As she toured the hotel’s pizzeria, manager Margelis Romero said she feared Venezuela’s economic decomposition was causing a moral one, pitting ordinary citizens against each other in a Darwinian scrap for survival. “I think it is social damage. They have damaged us so much, so, so much, that we have started to turn on one another,” she said. “Society is so disturbed.”
Romero wondered whether she too might one day find herself among the looters, if Venezuela’s crisis was not resolved: “How will I survive? Will I have to steal too? I’ve also got kids to feed. What happens when I can’t? How will I react?”
Leonardo Pinzón, another employee, was less understanding. “They are terrorists – not looters, terrorists,” he said.
Local politicians and entrepreneurs claim many of the looters were from organized gangs who took advantage of the tumult.
But others were previously law-abiding mothers and fathers who say they went out in search of basic foodstuffs because – in the almost total absence of official information or advice – they had no idea when the lights might come back on and feared their children would starve.

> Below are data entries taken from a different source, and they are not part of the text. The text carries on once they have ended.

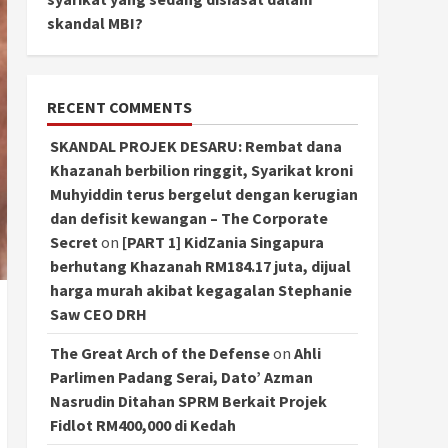
skandal MBI?
RECENT COMMENTS
SKANDAL PROJEK DESARU: Rembat dana
Khazanah berbilion ringgit, Syarikat kroni
Muhyiddin terus bergelut dengan kerugian
dan defisit kewangan – The Corporate
Secret
on
[PART 1] KidZania Singapura
berhutang Khazanah RM184.17 juta, dijual
harga murah akibat kegagalan Stephanie
Saw CEO DRH
The Great Arch of the Defense
on
Ahli
Parlimen Padang Serai, Dato’ Azman
Nasrudin Ditahan SPRM Berkait Projek
Fidlot RM400,000 di Kedah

María Villalobos said she had spotted a family of Jehovah’s Witnesses among the marauders.
In a middle-class neighbourhood in west Maracaibo, an affable church-going businessman admitted he too had taken part in the looting of three nearby stores along with perhaps a third of his neighbours.
“Stealing – it’s a sin. It’s as simple as that,” he reflected, before pointing to his baby daughter and adding: “But … there was no information. The government said nothing. We didn’t know if it would last three days or a month.”
The man’s wife led their visitors into the kitchen of their modest, water-less home to show the deprivation she said explained much of the theft. On top of the fridge lay a potato and half an onion. Inside were seven bottles of milk, six of water, an almost empty bottle of ketchup and 10 small cartons of apple juice her husband had stolen from a supermarket.
“There’s no food,” she explained. There was no internet either because the community’s cables were stolen a year ago. Downstairs, six disposable nappies that had been drained of their gel and scrubbed cleaned for the umpteenth time hung from a washing line.
“The saddest thing of all is that this isn’t going to end here,” her husband predicted. “There could be another blackout at any moment and the same thing will happen again – or even worse.”
As the sun set over Maracaibo, María Corina Machado, a prominent opposition leader, arrived at an outdoor basketball court for a “citizens’ assembly” designed to energize the campaign to topple Maduro.
“We are, quite literally, living through our darkest hour. But these are also the brightest of times,” she told hundreds of supporters, some holding ‘Wanted’ posters stamped with Maduro’s face. “They have thrown everything at us. But we are still standing.”
As Machado spoke the lights went out again, plunging her gathering – and the rest of the city – into the shadows.
When she had finished speaking, illuminated by mobile-phone flashlights, supporters chanted “Freedom!” and headed back down gloomy streets to candle-lit homes.
Propaganda billboards vanished into the murk around them, their upbeat slogans obscured by the latest power failure: ‘Maracaibo is reborn!’, ‘Governing means fulfilling!’, ‘A secure future!’